Thursday, April 24, 2014

That Delightful Rest


The philosophy of Aristotle lacks little, but a gaping omission is a human face. There is no smart aleck Socrates with whom we may laugh and grow irate, nor can we spy a troubled soul, like Marcus Aurelius, behind the words. If there was a character, real or imagined, in the lost works of the Aristotelian corpus, the "rivers of gold" according to Cicero, then we are all the more at a loss, for Aristotle's work is decidedly not that of the mechanical, technocratic mind. His philosophy is not cold and calculating, and we'll find it warm and lived in if we peer behind the notational style. This is nowhere more evident than in the chapter of the Ethics on friendship where he defines a friend, in part, as someone before whom you might do something foolish and still not blush. Yet if this man from antiquity is largely lost to us, there as another face for the philosophy.

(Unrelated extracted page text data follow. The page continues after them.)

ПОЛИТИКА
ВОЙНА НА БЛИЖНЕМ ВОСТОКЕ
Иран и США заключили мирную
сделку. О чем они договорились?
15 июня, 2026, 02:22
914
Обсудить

Cicero's own philosophical works make no boast of originality, the non plus ultra to the modern mind, but who wouldn't be content, christened "Rome's greatest Aristotelian" by Dante, of all? Unlike their Aristotelian origins, many of Cicero's works are structured not as treatises but dialogues, which give human faces to the dense and often obscure discourses which they summarize or critique. Still there are moments of genuine and unique revelation in Cicero's philosophy when he sheds a new light, filtered by years of study, personal suffering, and the struggles with nation he strove to save, on philosophy.

For me the most poignant of these moments comes toward the end of de Amicitia, written in the summer of 44 BC just before Cicero returned to Rome to launch his famous Philippics against Marc Antony. Here the statesman-philosopher re-imagines Platonism and Aristotelianism, especially the Lysis and penultimate books of Aristotle's Ethics, as a dialogue centered around Gaius Laelius the Wise, the preeminent author and orator of the generation preceding Cicero's. Laelius remembers his friend Scipio Aemilianus, i.e. Africanus the Younger:
Numquam illum ne minima quidem re offendi, quod quidem senserim, nihil audivi ex eo ipse quod nollem. [de Amicitia, 103. The Latin Library]
It seems innocuous enough, obvious even, but there's so much insight in these few words, insight only gained by personal experience. There's so much substance under that polished parallel style.

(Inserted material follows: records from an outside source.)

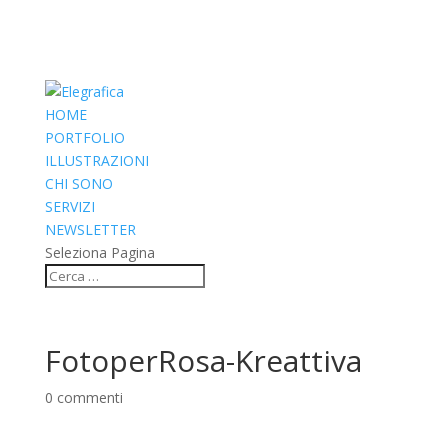
HOME
PORTFOLIO
ILLUSTRAZIONI
CHI SONO
SERVIZI
NEWSLETTER
Seleziona Pagina
FotoperRosa-Kreattiva
0 commenti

On the surface, sure, Laelius is saying the obvious that his good friend never said anything which offended him in the least, which he would have noticed, nor vice versa, but this is something we overlook today, I think. With our legal system which functions on the premise that the contest of contrary opinions will reveal truth, a pluralistic polity, and the economic necessity of competition, we perhaps let variety and rivalry get the better of us.

Of rivalry we often consider speaking our mind more than a right but a duty. How quickly do we feel that we'll be implicated if we don't speak up for, or against, something. How quickly do we offer unsolicited opinions simply because they're relevant, even if they're unnecessary. Who doesn't feel the urge to pile on when someone is being dragged through the mud? Laelius' point is of course that he and Scipio didn't offend one another, but surely some of that accord resulted from the prudential application of silence, or at least deferred judgment.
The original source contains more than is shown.